→ **Work instruction**
Output an exact reproduction of the data.

** Opening Listed records block **

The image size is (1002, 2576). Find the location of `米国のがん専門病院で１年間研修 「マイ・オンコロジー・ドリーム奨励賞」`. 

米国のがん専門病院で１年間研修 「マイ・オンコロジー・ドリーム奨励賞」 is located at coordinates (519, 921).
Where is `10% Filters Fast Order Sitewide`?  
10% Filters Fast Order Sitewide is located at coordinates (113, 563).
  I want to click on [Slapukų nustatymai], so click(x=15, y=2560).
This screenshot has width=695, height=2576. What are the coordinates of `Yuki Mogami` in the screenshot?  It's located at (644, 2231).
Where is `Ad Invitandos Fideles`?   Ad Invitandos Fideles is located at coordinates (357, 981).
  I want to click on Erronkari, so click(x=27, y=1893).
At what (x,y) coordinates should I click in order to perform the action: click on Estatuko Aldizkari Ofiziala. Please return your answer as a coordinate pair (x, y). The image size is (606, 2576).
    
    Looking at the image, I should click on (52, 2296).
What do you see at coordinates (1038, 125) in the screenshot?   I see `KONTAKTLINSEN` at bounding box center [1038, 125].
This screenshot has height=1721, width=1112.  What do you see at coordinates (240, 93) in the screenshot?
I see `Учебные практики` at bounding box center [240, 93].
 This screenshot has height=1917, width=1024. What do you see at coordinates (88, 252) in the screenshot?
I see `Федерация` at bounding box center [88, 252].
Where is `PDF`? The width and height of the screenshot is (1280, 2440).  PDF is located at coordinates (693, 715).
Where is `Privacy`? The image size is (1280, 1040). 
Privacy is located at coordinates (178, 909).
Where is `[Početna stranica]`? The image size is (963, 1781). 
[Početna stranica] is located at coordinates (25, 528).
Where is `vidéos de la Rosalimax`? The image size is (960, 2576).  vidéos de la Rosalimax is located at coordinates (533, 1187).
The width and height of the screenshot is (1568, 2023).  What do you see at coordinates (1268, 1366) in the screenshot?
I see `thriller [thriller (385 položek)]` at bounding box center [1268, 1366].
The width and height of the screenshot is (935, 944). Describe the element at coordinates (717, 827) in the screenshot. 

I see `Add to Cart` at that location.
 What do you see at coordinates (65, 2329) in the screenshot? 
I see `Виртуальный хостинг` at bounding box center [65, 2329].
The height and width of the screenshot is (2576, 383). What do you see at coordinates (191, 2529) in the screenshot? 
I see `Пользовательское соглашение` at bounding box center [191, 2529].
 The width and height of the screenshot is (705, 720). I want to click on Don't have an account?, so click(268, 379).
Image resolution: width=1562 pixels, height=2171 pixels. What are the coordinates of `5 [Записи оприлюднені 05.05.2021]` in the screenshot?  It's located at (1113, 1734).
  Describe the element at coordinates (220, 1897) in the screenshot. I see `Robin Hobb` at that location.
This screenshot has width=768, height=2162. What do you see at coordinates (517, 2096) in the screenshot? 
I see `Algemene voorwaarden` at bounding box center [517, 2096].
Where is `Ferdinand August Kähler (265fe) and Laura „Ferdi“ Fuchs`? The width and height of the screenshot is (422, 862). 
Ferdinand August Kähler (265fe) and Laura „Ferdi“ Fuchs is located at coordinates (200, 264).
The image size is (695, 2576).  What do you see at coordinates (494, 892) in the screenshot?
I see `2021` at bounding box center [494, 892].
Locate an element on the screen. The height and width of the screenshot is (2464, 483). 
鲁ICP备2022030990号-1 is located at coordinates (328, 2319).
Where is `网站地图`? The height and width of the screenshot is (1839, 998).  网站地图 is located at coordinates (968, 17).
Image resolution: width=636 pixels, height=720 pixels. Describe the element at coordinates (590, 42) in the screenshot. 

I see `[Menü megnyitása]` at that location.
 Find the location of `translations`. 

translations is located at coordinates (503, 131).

** Closing Listed records block **

→ **Finished task**
The image size is (1002, 2576). Find the location of `米国のがん専門病院で１年間研修 「マイ・オンコロジー・ドリーム奨励賞」`. 

米国のがん専門病院で１年間研修 「マイ・オンコロジー・ドリーム奨励賞」 is located at coordinates (519, 921).
Where is `10% Filters Fast Order Sitewide`?  
10% Filters Fast Order Sitewide is located at coordinates (113, 563).
  I want to click on [Slapukų nustatymai], so click(x=15, y=2560).
This screenshot has width=695, height=2576. What are the coordinates of `Yuki Mogami` in the screenshot?  It's located at (644, 2231).
Where is `Ad Invitandos Fideles`?   Ad Invitandos Fideles is located at coordinates (357, 981).
  I want to click on Erronkari, so click(x=27, y=1893).
At what (x,y) coordinates should I click in order to perform the action: click on Estatuko Aldizkari Ofiziala. Please return your answer as a coordinate pair (x, y). The image size is (606, 2576).
    
    Looking at the image, I should click on (52, 2296).
What do you see at coordinates (1038, 125) in the screenshot?   I see `KONTAKTLINSEN` at bounding box center [1038, 125].
This screenshot has height=1721, width=1112.  What do you see at coordinates (240, 93) in the screenshot?
I see `Учебные практики` at bounding box center [240, 93].
 This screenshot has height=1917, width=1024. What do you see at coordinates (88, 252) in the screenshot?
I see `Федерация` at bounding box center [88, 252].
Where is `PDF`? The width and height of the screenshot is (1280, 2440).  PDF is located at coordinates (693, 715).
Where is `Privacy`? The image size is (1280, 1040). 
Privacy is located at coordinates (178, 909).
Where is `[Početna stranica]`? The image size is (963, 1781). 
[Početna stranica] is located at coordinates (25, 528).
Where is `vidéos de la Rosalimax`? The image size is (960, 2576).  vidéos de la Rosalimax is located at coordinates (533, 1187).
The width and height of the screenshot is (1568, 2023).  What do you see at coordinates (1268, 1366) in the screenshot?
I see `thriller [thriller (385 položek)]` at bounding box center [1268, 1366].
The width and height of the screenshot is (935, 944). Describe the element at coordinates (717, 827) in the screenshot. 

I see `Add to Cart` at that location.
 What do you see at coordinates (65, 2329) in the screenshot? 
I see `Виртуальный хостинг` at bounding box center [65, 2329].
The height and width of the screenshot is (2576, 383). What do you see at coordinates (191, 2529) in the screenshot? 
I see `Пользовательское соглашение` at bounding box center [191, 2529].
 The width and height of the screenshot is (705, 720). I want to click on Don't have an account?, so click(268, 379).
Image resolution: width=1562 pixels, height=2171 pixels. What are the coordinates of `5 [Записи оприлюднені 05.05.2021]` in the screenshot?  It's located at (1113, 1734).
  Describe the element at coordinates (220, 1897) in the screenshot. I see `Robin Hobb` at that location.
This screenshot has width=768, height=2162. What do you see at coordinates (517, 2096) in the screenshot? 
I see `Algemene voorwaarden` at bounding box center [517, 2096].
Where is `Ferdinand August Kähler (265fe) and Laura „Ferdi“ Fuchs`? The width and height of the screenshot is (422, 862). 
Ferdinand August Kähler (265fe) and Laura „Ferdi“ Fuchs is located at coordinates (200, 264).
The image size is (695, 2576).  What do you see at coordinates (494, 892) in the screenshot?
I see `2021` at bounding box center [494, 892].
Locate an element on the screen. The height and width of the screenshot is (2464, 483). 
鲁ICP备2022030990号-1 is located at coordinates (328, 2319).
Where is `网站地图`? The height and width of the screenshot is (1839, 998).  网站地图 is located at coordinates (968, 17).
Image resolution: width=636 pixels, height=720 pixels. Describe the element at coordinates (590, 42) in the screenshot. 

I see `[Menü megnyitása]` at that location.
 Find the location of `translations`. 

translations is located at coordinates (503, 131).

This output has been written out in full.